Appellant also asserts that the attorneys' fees in this case were excessive and unreasonable. The question of attorneys' fees was submitted to the trial court, and, after a hearing in which expert testimony and other evidence were presented, the court allowed fees in the amount of $38,000.00. An award of attorneys' fees is a matter within the sound discretion of the trial court, and, in the absence of abuse, its judgment will be sustained on appeal. Southall v. Farm Bureau Mutual Ins. Co. of Ark., 283 Ark. 335, 676 S.W.2d 228 (1984); Equitable Life Assurance Society v. Rummell, 257 Ark. 90, 514 S.W.2d 224 (1974).

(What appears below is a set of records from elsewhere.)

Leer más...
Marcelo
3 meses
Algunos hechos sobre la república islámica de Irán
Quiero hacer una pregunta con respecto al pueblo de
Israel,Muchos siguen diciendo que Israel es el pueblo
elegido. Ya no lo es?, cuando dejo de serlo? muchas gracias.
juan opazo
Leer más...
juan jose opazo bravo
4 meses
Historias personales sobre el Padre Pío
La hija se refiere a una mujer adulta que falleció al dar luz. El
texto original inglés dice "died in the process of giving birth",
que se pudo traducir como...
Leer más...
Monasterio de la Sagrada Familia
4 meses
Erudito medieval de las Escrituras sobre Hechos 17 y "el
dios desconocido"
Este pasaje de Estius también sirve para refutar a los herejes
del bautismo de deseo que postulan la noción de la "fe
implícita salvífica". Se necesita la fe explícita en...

The computation of allowable attorneys' fees under the statute is governed by familiar principles: 1) experience and ability of the attorney; 2) time and work required of the attorney; 3) the amount involved in the case and the results obtained; and 4) the fee charged in the locality for similar service. Southall v. Farm Bureau Mutual Ins. Co. of Ark., 283 Ark. 335, 676 S.W.2d 228 (1984). Appellant asserts that the number of hours spent by appellee's attorneys were excessive and that there was nothing unique about this case. Those arguments were raised at the trial court, and the court made certain specific findings: 1) attorney Jackson spent 52 hours, and the Miller firm spent 110 hours (the court disallowed 30.3 hours); 2) the difficulty and novelty of the question were unique; and 3) the time spent by the attorneys precluded representation of other clients. The trial court also found:

The fee customarily charged in this community for cases of this type is a contingent fee of 1/3. However, the Rummell Rule, 257 Ark. 90 requires that the Court determine an amount that a well prepared attorney would charge to devote sufficient time to prepare the cause. The court finds that $80.00 per hour is a reasonable charge without considering the other factors....

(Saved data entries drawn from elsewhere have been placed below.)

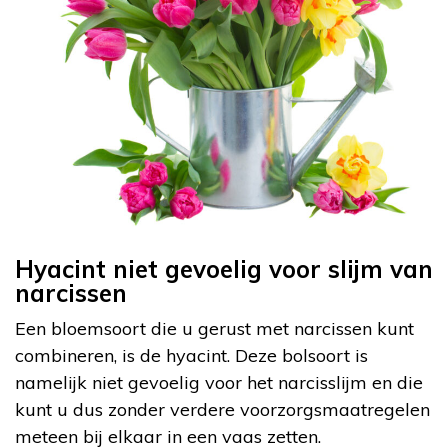
Hyacint niet gevoelig voor slijm van
narcissen
Een bloemsoort die u gerust met narcissen kunt
combineren, is de hyacint. Deze bolsoort is
namelijk niet gevoelig voor het narcisslijm en die
kunt u dus zonder verdere voorzorgsmaatregelen
meteen bij elkaar in een vaas zetten.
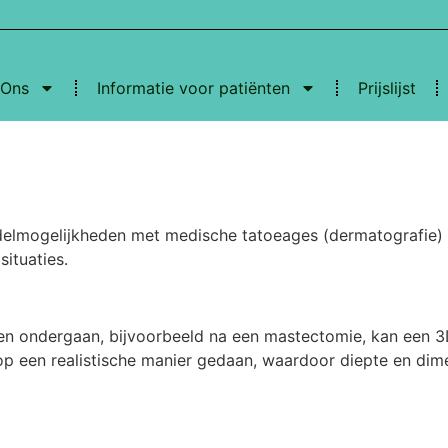
 Ons
Informatie voor patiënten
Prijslijst
delmogelijkheden met medische tatoeages (dermatografie) a
ituaties.
ben ondergaan, bijvoorbeeld na een mastectomie, kan een 3
rdt op een realistische manier gedaan, waardoor diepte en d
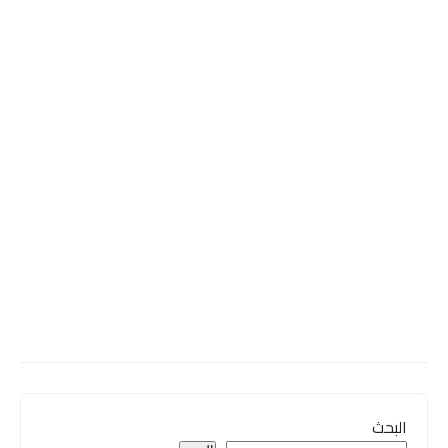
البحث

These specific findings of the trial court do not represent an abuse of discretion.

However, the court awarded a fee of $38,000.00. This amount represents an hourly rate of almost $240.00 per hour or three times the customary and reasonable charge in the area. While other factors must certainly be considered by a court in determining what constitutes a reasonable fee, the actual time spent and the customary reasonable charge in the area must play an important role. Franklin Life Insurance Company v. Burgess, 219 Ark. 834, 245 S.W.2d 210 (1952). In light of the trial court's finding, a premium over and above the customary hourly rate is appropriate, but tripling the hourly rate is excessive. We reverse the attorneys' fees award of $38,000.00 and approve a fee allowance of $14,904.00, $80.00 per hour plus a 15% premium. We also allow $1500.00 additional attorney's fee to appellee's counsel for services rendered on appeal.

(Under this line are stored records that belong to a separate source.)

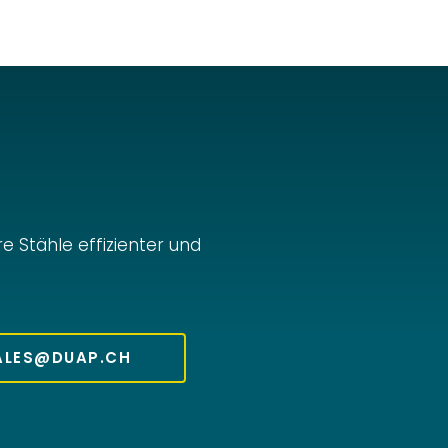
e Stähle effizienter und
ALES@DUAP.CH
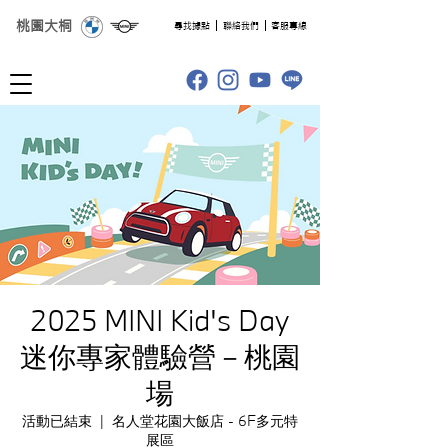
桃園大桐
​尋找據點
聯絡我們
客服專線
2025 MINI Kid's Day
迷你專家體驗營－桃園
場
活動已結束
  |  
名人堂花園大飯店 - 6F多元特
展區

Affirmed in part; Reversed in part.

HOLLINGSWORTH, J., dissents.

HOLLINGSWORTH, Justice, dissenting.

The Court decides today to reduce attorney's fees in this case by almost $23,000 but does not discuss how the trial court abused its discretion. The trial court found that $80.00 an hour was a reasonable charge but obviously gave the attorneys involved a premium following the principles which we have previously stated control these cases. The trial court's award should be sustained. There was an extensive hearing on this issue and I can see no abuse of the trial court's discretion. The Court today merely substitutes their judgment for that of the trial judge. We should not reverse matters within the sound discretion of the trial judge because of our different persuasion about an issue. The decision today discourages attorneys from accepting difficult and unusual cases. The purpose of the Act is to discourage insurance companies from acting arbitrarily in recognizing claims. The provision for the award is a punitive measure against the undesirable acts of the insurance industry but is also an incentive to encourage attorneys to represent litigants in the position of the appellee. We should not punish the attorneys for accepting difficult cases as this decision does today. I would sustain the award.